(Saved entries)
[Start of Attachment]
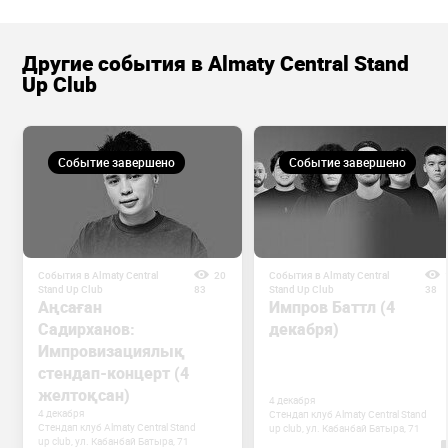
Другие события в Almaty Central Stand
Up Club
Событие завершено
Событие завершено
События в Almaty Central
20
События в Almaty Central
Stand Up Club
83
Stand Up Club
38
Аңсаған
Импров Баттл (4
Садирханов:
декабря)
Импровизациялық
стендап-концерт (4
желтоқсан)
4 декабря
4 декабря
Стендап клуб Almaty Central Stand
Стендап клуб Almaty Central Stand
up club, ул. Кабанбай Батыра, 71
up club, ул. Кабанбай Батыра, 71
[End of Attachment]
**Work to complete:**
Please reproduce the data above word for word, skipping all images.

**Solved exercise:**
Другие события в Almaty Central Stand
Up Club
Событие завершено
Событие завершено
События в Almaty Central
20
События в Almaty Central
Stand Up Club
83
Stand Up Club
38
Аңсаған
Импров Баттл (4
Садирханов:
декабря)
Импровизациялық
стендап-концерт (4
желтоқсан)
4 декабря
4 декабря
Стендап клуб Almaty Central Stand
Стендап клуб Almaty Central Stand
up club, ул. Кабанбай Батыра, 71
up club, ул. Кабанбай Батыра, 71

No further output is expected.